One of Davids favorite quotes ( which i think is so very true, because if it wasn't for my family and friends [when dealing with my PTSD from the military] sticking by my side i dont know where I'd be today, because of David pushing me towards the dream I had I am finally happy in my job, which is my photography, New York has bought my art from my website and all, Thank you baby), David's favorite quote..“I'm selfish, impatient and a little insecure. I make mistakes, I am out of control and at times hard to handle.

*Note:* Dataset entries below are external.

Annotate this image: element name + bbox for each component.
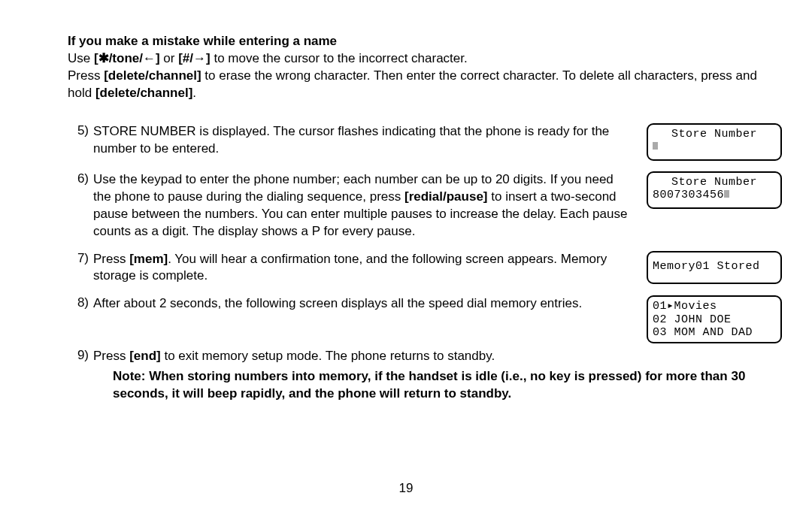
text: Press [93,349,129,363]
step-number: 6) [68,171,93,186]
lcd-line: 02 JOHN DOE [653,313,776,326]
key-redial-pause: [redial/pause] [404,189,488,204]
lcd-line: 03 MOM AND DAD [653,326,776,339]
step-9-text: Press [end] to exit memory setup mode. T… [93,348,641,365]
step-7-row: 7) Press [mem]. You will hear a confirma… [68,251,782,286]
lcd-screen-store-number-filled: Store Number8007303456 [647,171,782,209]
step-number: 5) [68,123,93,138]
key-delete-channel: [delete/channel] [95,86,192,100]
step-6-text: Use the keypad to enter the phone number… [93,171,641,240]
step-8-text: After about 2 seconds, the following scr… [93,295,641,313]
cursor-icon [653,142,658,150]
text: Use [68,51,94,65]
key-hash-right: [#/→] [178,51,211,65]
lcd-cursor-line [653,141,776,153]
lcd-phone-number: 8007303456 [653,189,724,201]
intro-line2: Use [✱/tone/←] or [#/→] to move the curs… [68,50,782,68]
step-8-row: 8) After about 2 seconds, the following … [68,295,782,343]
step-number: 8) [68,295,93,310]
text: to exit memory setup mode. The phone ret… [161,349,495,363]
lcd-screen-speed-dial-list: 01▸Movies02 JOHN DOE03 MOM AND DAD [647,295,782,343]
page-number: 19 [0,481,812,496]
step-number: 9) [68,348,93,363]
step-6-row: 6) Use the keypad to enter the phone num… [68,171,782,240]
intro-heading: If you make a mistake while entering a n… [68,33,782,50]
intro-line3: Press [delete/channel] to erase the wron… [68,68,782,102]
cursor-icon [724,190,729,198]
intro-block: If you make a mistake while entering a n… [68,33,782,102]
text: . [192,86,196,100]
step-5-row: 5) STORE NUMBER is displayed. The cursor… [68,123,782,161]
lcd-screen-memory-stored: Memory01 Stored [647,251,782,284]
key-mem: [mem] [129,252,168,266]
lcd-line: 01▸Movies [653,300,776,313]
step-7-text: Press [mem]. You will hear a confirmatio… [93,251,641,286]
manual-page: If you make a mistake while entering a n… [0,0,812,403]
step-9-row: 9) Press [end] to exit memory setup mode… [68,348,782,365]
text: or [160,51,179,65]
lcd-line: Store Number [653,128,776,141]
lcd-line: 8007303456 [653,189,776,201]
text: . You will hear a confirmation tone, and… [93,252,607,283]
lcd-screen-store-number-empty: Store Number [647,123,782,161]
text: Press [93,252,129,266]
lcd-line: Memory01 Stored [653,260,776,273]
lcd-line: Store Number [653,176,776,189]
key-delete-channel: [delete/channel] [104,68,201,83]
text: Press [68,68,104,83]
key-star-tone-left: [✱/tone/←] [94,51,160,65]
text: to move the cursor to the incorrect char… [211,51,468,65]
step-number: 7) [68,251,93,266]
note-text: Note: When storing numbers into memory, … [113,368,782,403]
key-end: [end] [129,349,161,363]
step-5-text: STORE NUMBER is displayed. The cursor fl… [93,123,641,158]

But if you can't handle me at my worst, then you sure as hell don't deserve me at my best.”
― Marilyn MonroeHe helped me get passed my self doubt. He will always be right there by my side because his words are there still in my ear.

There were Presents for all!

December 31, 2011

Brian and I, and, Sammy our Dog, drove from California to spend Christmas in Memphis a few years ago. We normally didn't exchange gifts but David had gone shopping and bought gifts for everyone in the family and wrapped them all himself, then played Santa, which he enjoyed more than us.  This was just one way he showed he was a kind and careing young man.

I loved David since the first time I saw him and he will always have a special place in my heart.

I am so glad he made the trip to Northern California to see us 2 years ago.

It was my pleasure being his aunt and I will miss him so very much.